The main problem of the company arouse because its latest, eight-year-old, wide-body twin jet 767 Boeing model, even if upgraded and turned into a double-decker, still couldn’t be a match to Airbus’s new 300-seat wide-body models (the two engine A330 and the four engine A340). If Boeing wanted to have future on the market, it quickly had to resolve this issue by planning a way of enhancing its competitive position relative to Airbus.

Boeing was also being urged by the United Airlines and also by other airline carriers to develop a brand new commercial jet, which was even expected to be the most advanced airplane of its generation.

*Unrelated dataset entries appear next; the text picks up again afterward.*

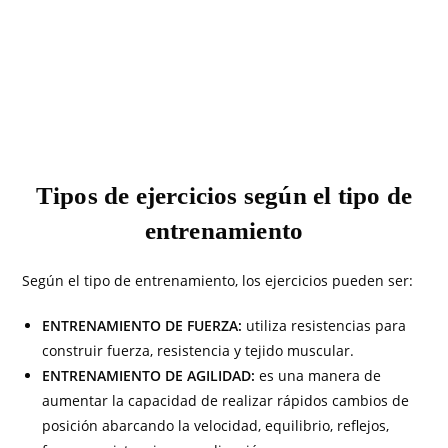
Tipos de ejercicios según el tipo de
entrenamiento
Según el tipo de entrenamiento, los ejercicios pueden ser:
ENTRENAMIENTO DE FUERZA:
utiliza resistencias para
construir fuerza, resistencia y tejido muscular.
ENTRENAMIENTO DE AGILIDAD:
es una manera de
aumentar la capacidad de realizar rápidos cambios de
posición abarcando la velocidad, equilibrio, reflejos,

The decision to be made in terms of this issue lies in the responsibility of Frank Shrontz, Boeing’s CEO, in 1988. The stakeholders to be further affected by it were the future customers of the 777 Boeing model – airline carriers from all around the world, like United Airlines. Also relevant to the outcome of Shrontz’s decision were the manager Philip Condit, put in charge for the 777 project, as well as all the others 10 000 employees and lower level managers, that were recruited to work on it. The situation was going to affect as well Boeing’s suppliers for structural components, systems and equipment, which were twelve international companies located in ten countries.

As first constrain for resolving the issue we can note that Boeing’s production system and manufacturing strategies were outmoded and needed to be updated. In order to create an aircraft, which could compete with Airbus’s latest ones, Boeing first needed to revitalize their mass production manufacturing system. Airbus also was ahead of Boeing because of their use of the most advanced technologies, and therefore Boeing had to introduce leading edge technologies into its jetliners.

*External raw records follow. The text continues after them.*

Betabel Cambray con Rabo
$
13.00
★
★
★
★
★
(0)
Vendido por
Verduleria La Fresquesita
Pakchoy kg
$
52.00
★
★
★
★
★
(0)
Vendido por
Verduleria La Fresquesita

If we look at Exhibit II in the business case, we will see the market share of shipments of commercial aircraft of Boeing, McDonnell Douglas (MD) (until 1997, before the merger with Boeing) and Airbus, for the period 1992 – 2000. The percentage numbers on the table show the competitive relationship between Boeing and Airbus, especially when they remain the only players in the industry in 1997. Airbus is steadily raising the percentage of its market share of shipment throughout the years, for Boeing’s misfortune respectively. From here we can extend more our understanding of the threat that Boeing had in the face of Airbus and also of the need for the CEO of Boeing to come up with a solution for how to strengthen its competitive position.